Depending on the input parameters, the process checks whether a gene expression reference has already been built or needs to be built on the fly. If a prebuilt reference is available and the --gene_expression_reference parameter is set, the process uses it and skips reference generation. Otherwise, the pipeline proceeds to build a new reference based on the provided input.

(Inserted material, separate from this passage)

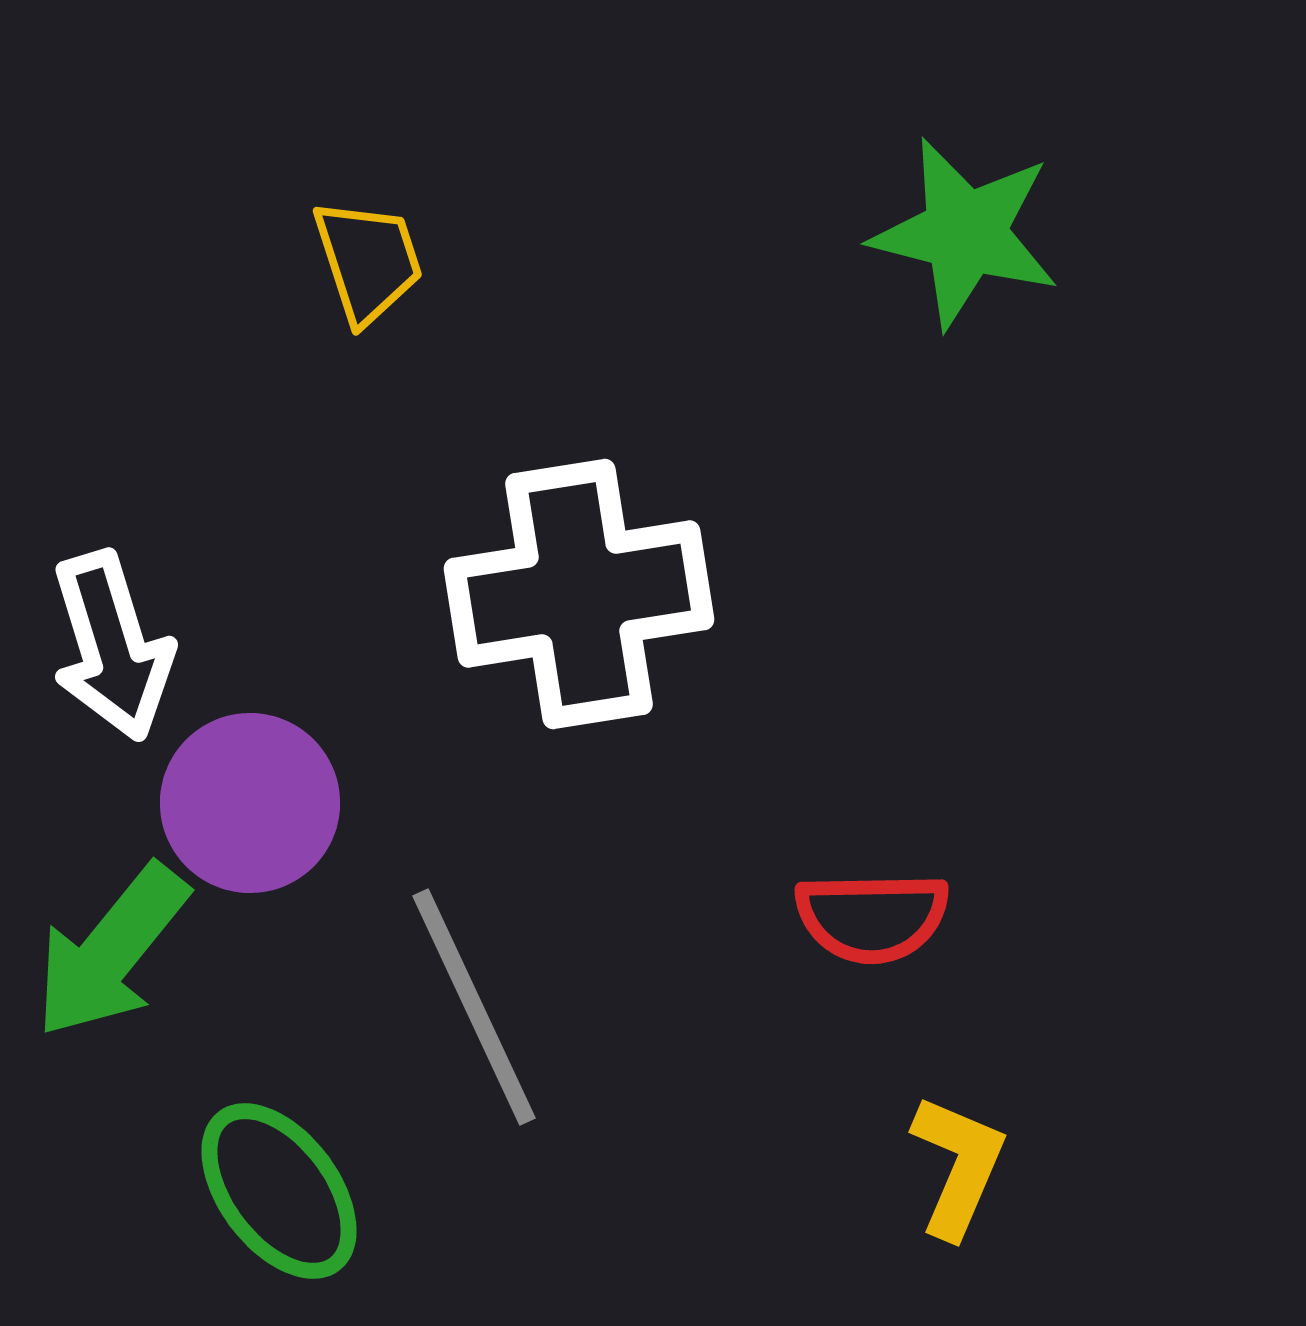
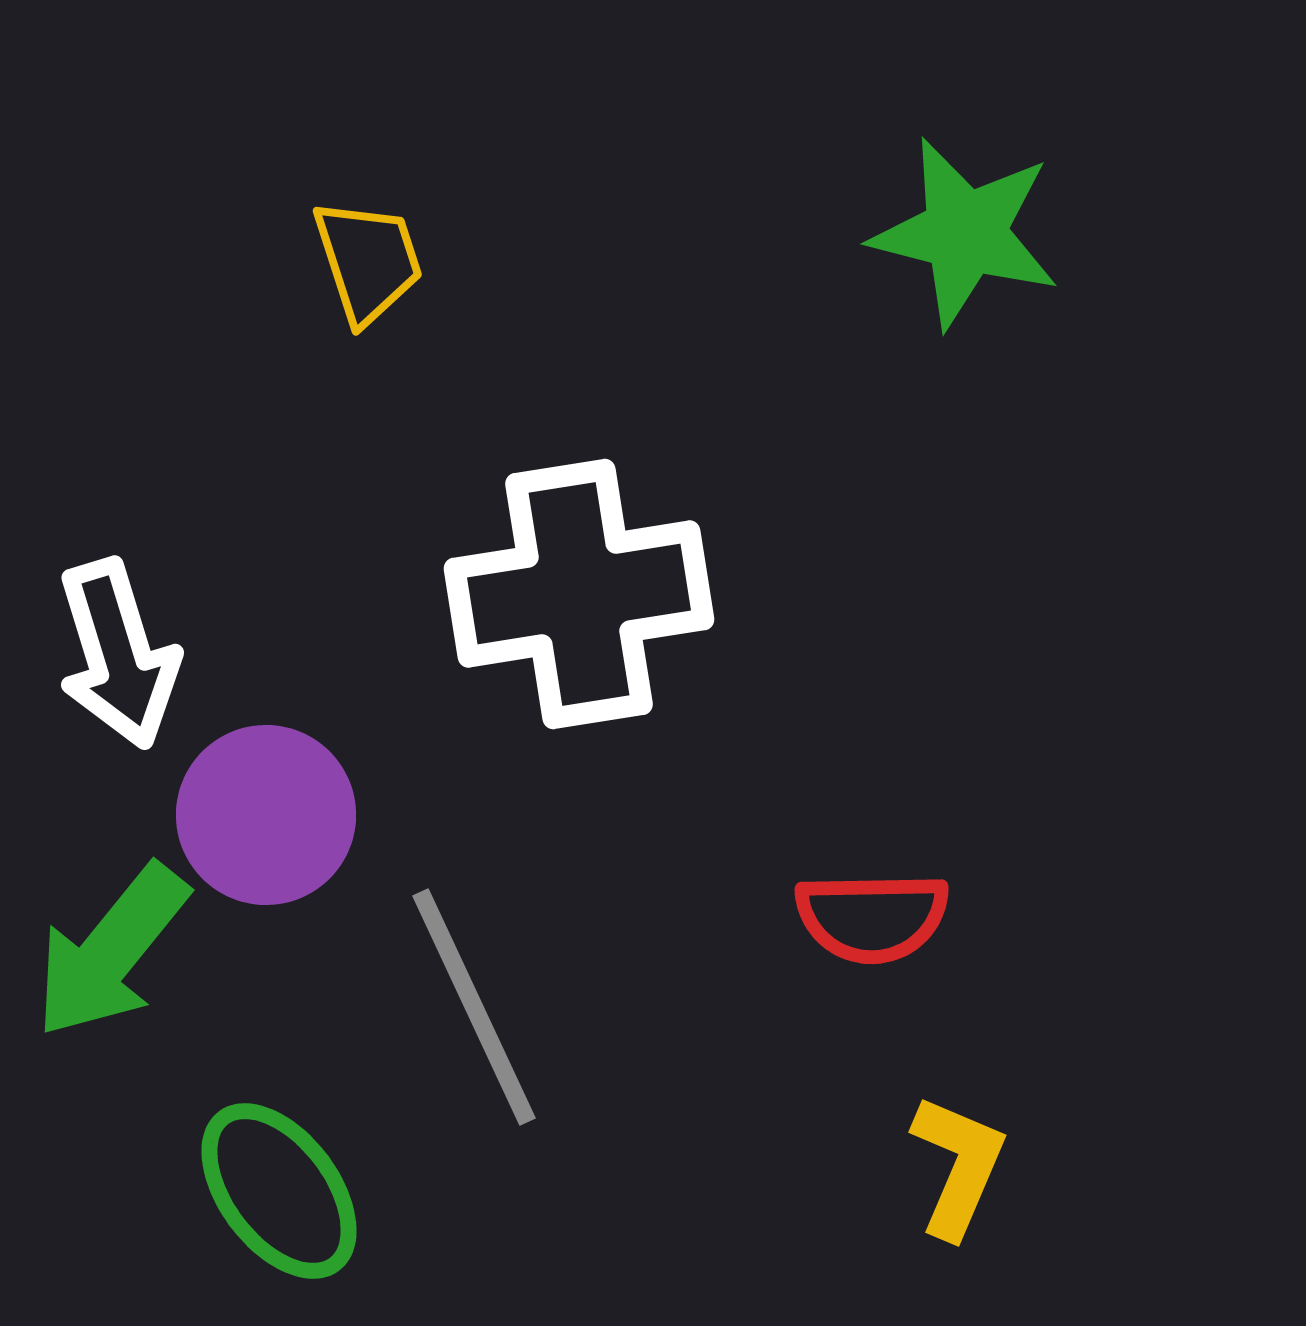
white arrow: moved 6 px right, 8 px down
purple circle: moved 16 px right, 12 px down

How does the build process work?

The reference-building process is based on the pre-build scripts of the official 10x Genomics human references for 2024 and 2020. Both modified scripts can be found in the templates directory. They have been adapted for use in a Nextflow process but can still be reviewed manually.

Input

There are 7 parameters involved in building a custom reference:

  • gene_expression_source_fa: <path>
  • gene_expression_source_gtf: <path>
  • gene_expression_source_fa_url: <map>
  • gene_expression_source_gtf_url: <map>
  • gene_expression_reference_version: <'2020'/'2024'>
  • gene_expression_car_fa: <path>
  • gene_expression_car_gtf: <path>

To build a reference at least a Sequence file (FASTA / .fa) and an Annotation file (GTF / .gtf) are needed. The source files can be defined using the gene_expression_source_fa and gene_expression_source_gtf parameters. If they are not defined they have to be downloaded at runtime. This is done using the URLs defined with the gene_expression_source_fa_url and gene_expression_source_gtf_url parameters.

Attention

The provided source files (.fa and .gtf) should match those used in the 10x 2020/2024 reference builds, as the scripts include version-specific filtering steps. If users wish to use other references than those from 10x, they must build the reference themselves and provide it via the gene_expression_reference parameter.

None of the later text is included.